Hi team, I would like to understand if Pinot has c...
# getting-started
g
Hi team, I would like to understand if Pinot has certain query caching/warm up mechanism behind the scene? Asking because I noticed that the first run of a query is always the slowest, for example when I run a count group by query against a table for first time it takes 3000ms, but if I run it again in next couple minutes, the same query consistently taking less than 100ms.
m
This is typically due to Pinot MMAP’ing segments. Could you share:
Copy code
- Do you have local disk vs remote/EBS?
- Are those SSD vs HDD?
- What's the total RAM and what's your xms/xmx?
- Is the query triggering a ton of random reads? This can sometimes be avoided by picking the right sorted index.
g
Hi @Mayank, we are using attached ebs volume with GP2 (ssd) storage, memory: 80G, -Xms40G -Xmx50G. This observation is not a problem for us for now but we are curious to know what’s happening behind the scene.
m
Yeah, you have too much heap. I’d say don’t go beyond 24GB (xms=xmx)
🙏 1
Also, do you have any sorted index?
Reducing heap may not help with this.

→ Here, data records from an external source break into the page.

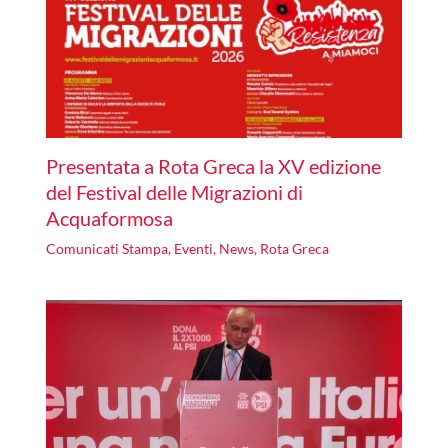
Presentata a Rota Greca la XV edizione
del Festival delle Migrazioni di
Acquaformosa
Comunicati Stampa
,
Eventi
,
News
,
Rota Greca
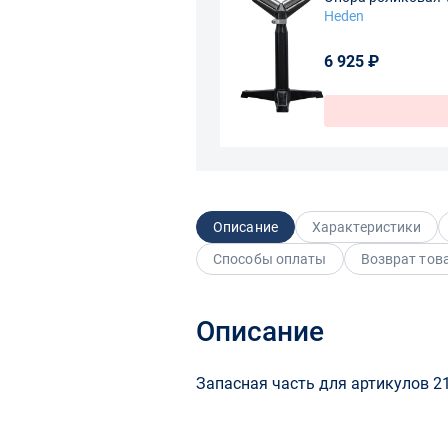
Heden
6 925 ₽
Описание
Характеристики
Способы оплаты
Возврат тов
Описание
Запасная часть для артикулов 2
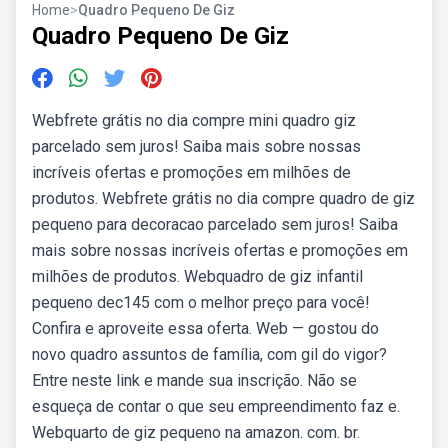
Home
>
Quadro Pequeno De Giz
Quadro Pequeno De Giz
Webfrete grátis no dia compre mini quadro giz
parcelado sem juros! Saiba mais sobre nossas
incríveis ofertas e promoções em milhões de
produtos. Webfrete grátis no dia compre quadro de giz
pequeno para decoracao parcelado sem juros! Saiba
mais sobre nossas incríveis ofertas e promoções em
milhões de produtos. Webquadro de giz infantil
pequeno dec145 com o melhor preço para você!
Confira e aproveite essa oferta. Web — gostou do
novo quadro assuntos de família, com gil do vigor?
Entre neste link e mande sua inscrição. Não se
esqueça de contar o que seu empreendimento faz e.
Webquarto de giz pequeno na amazon. com. br.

We should try to reduce the random seeks.
g
No we don't have sorted index other than the default time column, and the specific query I am playing with is scanning all time's data so prob not much difference?
m
Yeah, don’t set time as sorted column. If you have any other column like userId that appears in all queries like
where userId = xxx
that would be a good one. Sorting will improve locality and hence reduce random seeks.
g
Yeah that makes sense, I will play around with different query patterns we have and decide the further optimization. Thanks for the suggestion!